Da questa lettera emerge chiaramente ciò che abbiamo
già sopra anticipato, ossia, con ogni probabilità, che il Giardino
era stato chiuso e che i membri della Scuola si erano dispersi.
Patrone agisce e parla come se fosse un ex-scolarca, che
tenta ad ogni costo di salvare almeno i luoghi in cui era
sorta la Scuola dalla totale distruzione.
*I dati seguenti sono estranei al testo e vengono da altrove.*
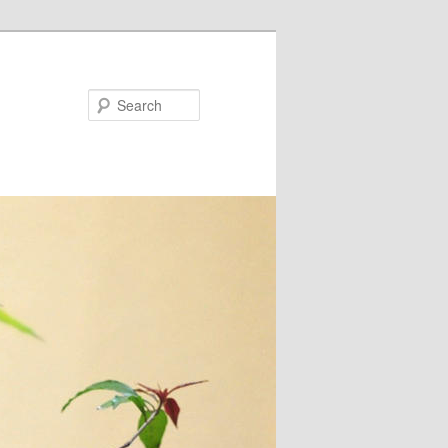
Search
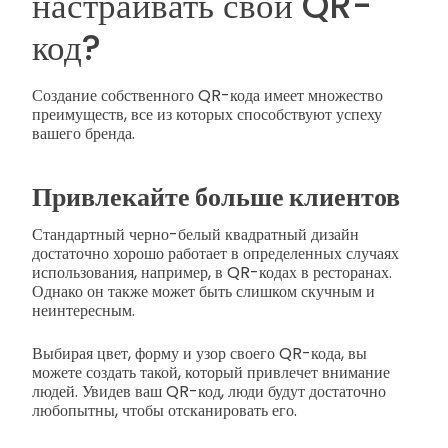
настраивать свой QR-
код?
Создание собственного QR-кода имеет множество
преимуществ, все из которых способствуют успеху
вашего бренда.
Привлекайте больше клиентов
Стандартный черно-белый квадратный дизайн
достаточно хорошо работает в определенных случаях
использования, например, в QR-кодах в ресторанах.
Однако он также может быть слишком скучным и
неинтересным.
Выбирая цвет, форму и узор своего QR-кода, вы
можете создать такой, который привлечет внимание
людей. Увидев ваш QR-код, люди будут достаточно
любопытны, чтобы отсканировать его.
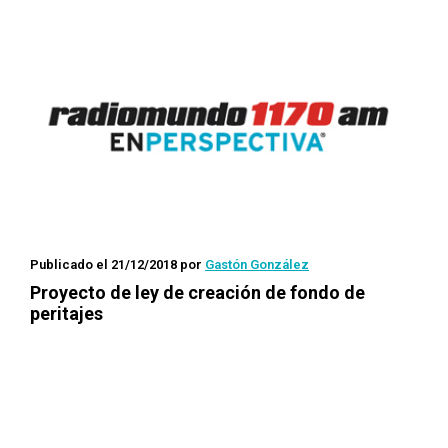
Publicado el 21/12/2018
por
Gastón González
Proyecto de ley de creación de fondo de
peritajes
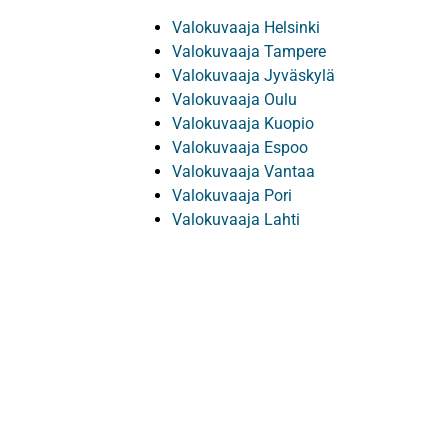
Valokuvaaja Helsinki
Valokuvaaja Tampere
Valokuvaaja Jyväskylä
Valokuvaaja Oulu
Valokuvaaja Kuopio
Valokuvaaja Espoo
Valokuvaaja Vantaa
Valokuvaaja Pori
Valokuvaaja Lahti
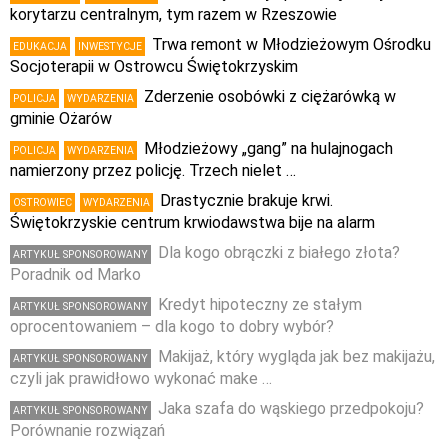
korytarzu centralnym, tym razem w Rzeszowie
Trwa remont w Młodzieżowym Ośrodku
EDUKACJA
INWESTYCJE
Socjoterapii w Ostrowcu Świętokrzyskim
Zderzenie osobówki z ciężarówką w
POLICJA
WYDARZENIA
gminie Ożarów
Młodzieżowy „gang” na hulajnogach
POLICJA
WYDARZENIA
namierzony przez policję. Trzech nielet …
Drastycznie brakuje krwi.
OSTROWIEC
WYDARZENIA
Świętokrzyskie centrum krwiodawstwa bije na alarm
Dla kogo obrączki z białego złota?
ARTYKUŁ SPONSOROWANY
Poradnik od Marko
Kredyt hipoteczny ze stałym
ARTYKUŁ SPONSOROWANY
oprocentowaniem – dla kogo to dobry wybór?
Makijaż, który wygląda jak bez makijażu,
ARTYKUŁ SPONSOROWANY
czyli jak prawidłowo wykonać make …
Jaka szafa do wąskiego przedpokoju?
ARTYKUŁ SPONSOROWANY
Porównanie rozwiązań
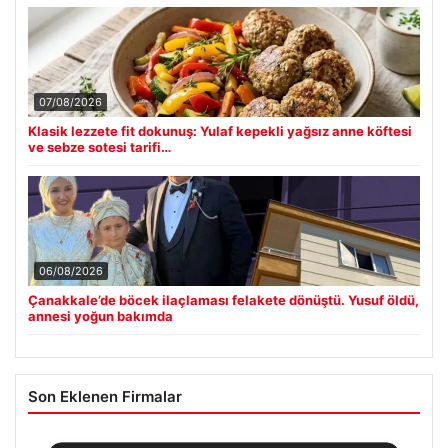
07/08/2026
Klasik lezzete fit dokunuş: Yulaf kepekli yağsız anne köftesi
ve sebze sotesi tarifi…
06/08/2026
Çanakkale’de böcek ilaçlaması felakete dönüştü. Yusuf öldü,
annesi yoğun bakımda
Son Eklenen Firmalar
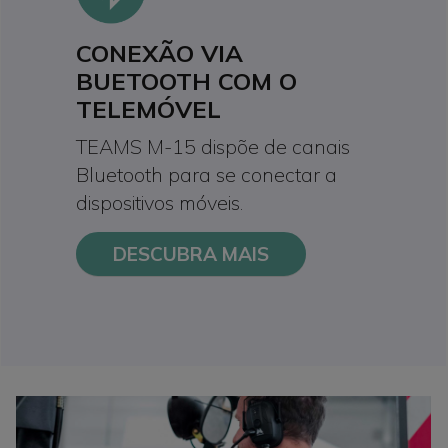
CONEXÃO VIA
BUETOOTH COM O
TELEMÓVEL
TEAMS M-15 dispõe de canais
Bluetooth para se conectar a
dispositivos móveis.
DESCUBRA MAIS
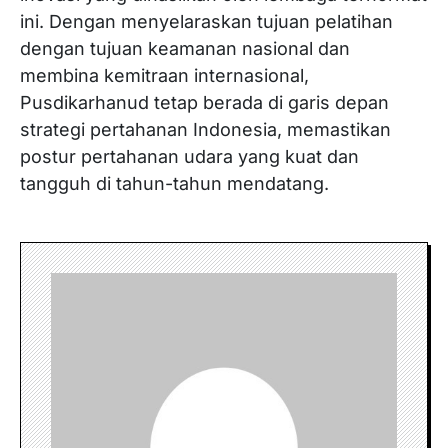
ini. Dengan menyelaraskan tujuan pelatihan
dengan tujuan keamanan nasional dan
membina kemitraan internasional,
Pusdikarhanud tetap berada di garis depan
strategi pertahanan Indonesia, memastikan
postur pertahanan udara yang kuat dan
tangguh di tahun-tahun mendatang.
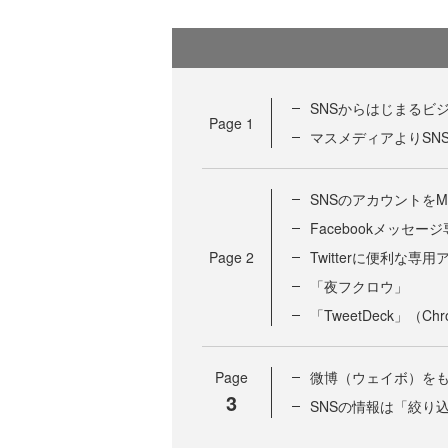
SNSからはじまるビ
Page
1
マスメディアよりSN
SNSのアカウントをM
Facebookメッセージ
Page
2
Twitterに便利な専
「夜フクロウ」
「TweetDeck」（
Page
微博（ウェイボ）をも
3
SNSの情報は「絞り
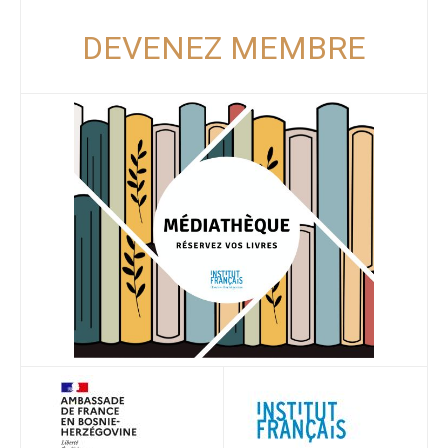
DEVENEZ MEMBRE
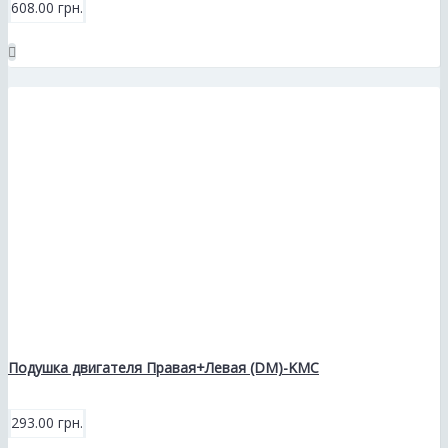
608.00 грн.
Подушка двигателя Правая+Левая (DM)-KMC
293.00 грн.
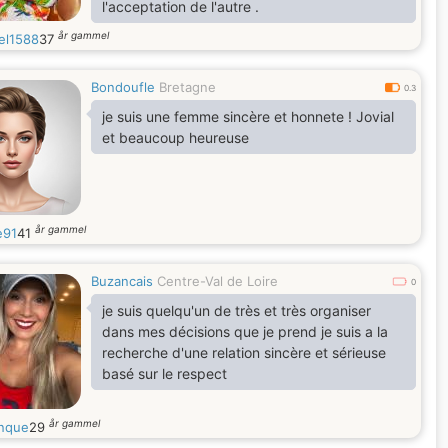
l'acceptation de l'autre .
år gammel
el1588
37
Bondoufle
Bretagne
0.3
je suis une femme sincère et honnete ! Jovial
et beaucoup heureuse
år gammel
e91
41
Buzancais
Centre-Val de Loire
0
je suis quelqu'un de très et très organiser
dans mes décisions que je prend je suis a la
recherche d'une relation sincère et sérieuse
basé sur le respect
år gammel
nque
29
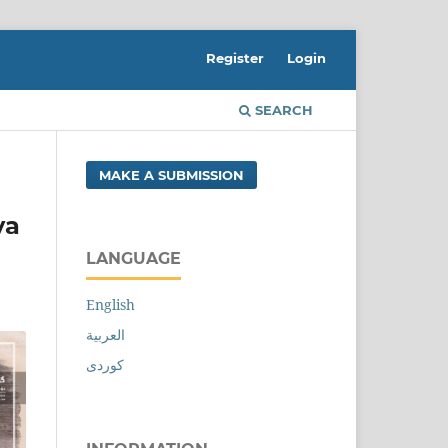
Register
Login
SEARCH
MAKE A SUBMISSION
ya
LANGUAGE
English
العربية
کوردی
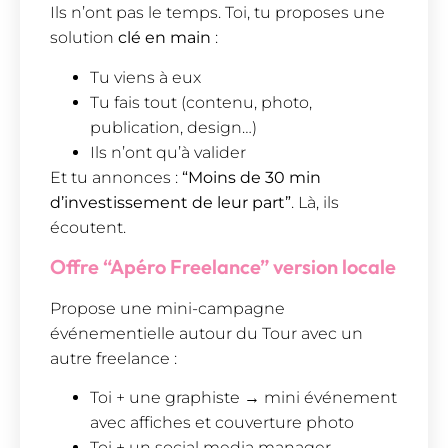
Ils n’ont pas le temps. Toi, tu proposes une
solution
clé en main
:
Tu viens à eux
Tu fais tout (contenu, photo,
publication, design…)
Ils n’ont qu’à valider
Et tu annonces :
“Moins de 30 min
d’investissement de leur part”
. Là, ils
écoutent.
Offre “Apéro Freelance” version locale
Propose une mini-campagne
événementielle autour du Tour avec un
autre freelance :
Toi + une graphiste → mini événement
avec affiches et couverture photo
Toi + un social media manager →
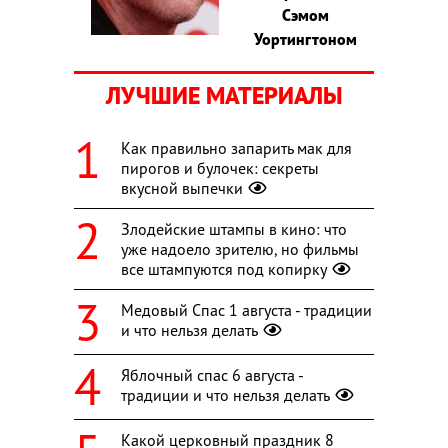
Сэмом
Уортингтоном
ЛУЧШИЕ МАТЕРИАЛЫ
Как правильно запарить мак для
пирогов и булочек: секреты
вкусной выпечки
Злодейские штампы в кино: что
уже надоело зрителю, но фильмы
все штампуются под копирку
Медовый Спас 1 августа - традиции
и что нельзя делать
Яблочный спас 6 августа -
традиции и что нельзя делать
Какой церковный праздник 8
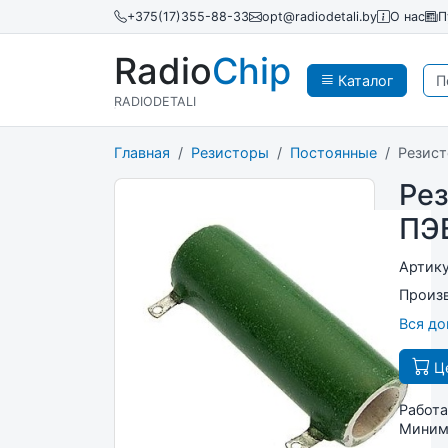
+375(17)355-88-33
opt@radiodetali.by
О нас
П
Radio
Chip
Каталог
RADIODETALI
Главная
Резисторы
Постоянные
Резист
Ре
ПЭ
Артик
Произ
Вся д
Це
Работа
Минима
Il fatto che subito
dopo il 51 a.C. non si abbiano più notizie di scolarchi del
Giardino conferma questa ipotesi.
La crisi della Scuola epicurea ad Atene, probabilmente,
durò a lungo e si protrasse, forse, anche per gran parte del
I secolo d.C.
Da alcune testimonianze del neopitagorico Numenio e
dell’aristotelico Aristocle sembra potersi ricavare che il
Giardino nel II secolo d.C. sussisteva come istituzione e
che, dunque, era rinato.
In ogni caso, questo si ricava senza dubbio da alcune
iscrizioni pervenuteci, le quali dimostrano come venissero
nominati «diadochi» della Scuola epicurea in Atene nel II
secolo d.C.
Ben si comprende, pertanto, come Diogene Laerzio, che
visse nella prima metà del III secolo d.C., abbia potuto, fra
le varie prove attestanti la probità di Epicuro e della filosofia.